Nulla! Nulla è arrivato fra i banchi parlamentari o di commissione, il fatto non ha generato alcuna discussione.
Sono fatti che io trovo nel loro insieme eclatanti e gravi, gli architetti e l’architettura in questo Paese sono trasparenti nell’opinione pubblica e nel dibattito politico, ma non lo sono invece per provvedimenti che intervengono negativamente e pesantemente sull’esercizio della professione e conseguentemente sugli esiti della stessa: l’architettura, il disegno urbano, l’assetto del territorio.
Alla base di tutto evidentemente c’è il fatto che non sia dato acquisito e condiviso il ruolo sociale della professione dell’architetto, una professione il cui fare determina le basi materiali per lo svolgersi delle attività sociali ed economiche, i luoghi in cui esse si svolgono, l’efficacia ed il razionale sviluppo delle relazioni fra loro, qualità e sostenibilità dello sviluppo.
In sostanza il pensiero comune non assegna alcun valore aggiunto alla prestazione intellettuale rispetto alla pura tecnica, importante certo, ma non esaustiva né anteponibile al merito di una analisi progettuale: un po’ come pensare che la conoscenza e la capacità di analisi comparata di un medico possa essere sostituita da una macchina, un PC associato ad un distributore automatico di medicinali.
In questo decadimento di considerazione del ruolo sociale sceso a dismisura in anni relativamente recenti, certo non si può dire che gli architetti siano esenti da colpe.
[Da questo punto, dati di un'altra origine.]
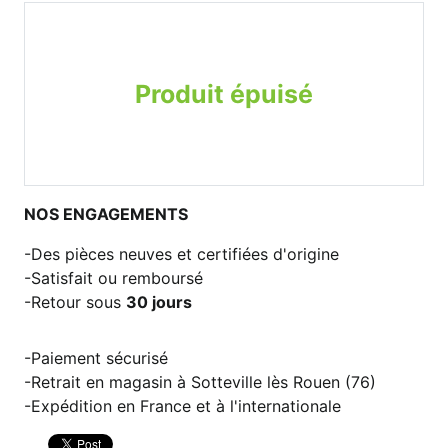
Produit épuisé
NOS ENGAGEMENTS
Des pièces neuves et certifiées d'origine
Satisfait ou remboursé
Retour sous
30 jours
Paiement sécurisé
Retrait en magasin à Sotteville lès Rouen (76)
Expédition en France et à l'internationale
Sempre più spesso imboccano (spesso per necessità, ma questa non è una colpa) percorsi professionali che nulla hanno a che fare con le competenze peculiari della loro formazione, in alcuni casi si tratta persino di attività che non riguardano personale laureato o diplomato (sia chiaro, non è un giudizio di merito sulla dignità del lavoro), purtuttavia l’appellativo di “architetto” rimane generando sempre più confusione nel sistema: l’opinione pubblica, la politica.
Penso sia giunto inderogabilmente il momento di ripartire dai fondamentali e ricostruire figura e ruolo della professione lasciando ad altri ciò che gli è proprio e riprendendo totalmente il controllo di ciò che fa parte della nostra cultura progettuale.
Occorre un moto d’orgoglio per un processo che si deve fare da soli ed insieme agli altri attori del processo di costruzione della città, un processo di ridefinizione e riallineamento dei ruoli che sono sicuro gioverebbe a tutti.
Un processo lungo ma da affrontare, altrimenti le parole d’ordine sulla legge per l’architettura o la rigenerazione urbana divengono vane.
Dunque bisogna mettersi al lavoro e come diceva Eduardo iniziare la cura e attendere pazienti … Addà Passà a Nuttata.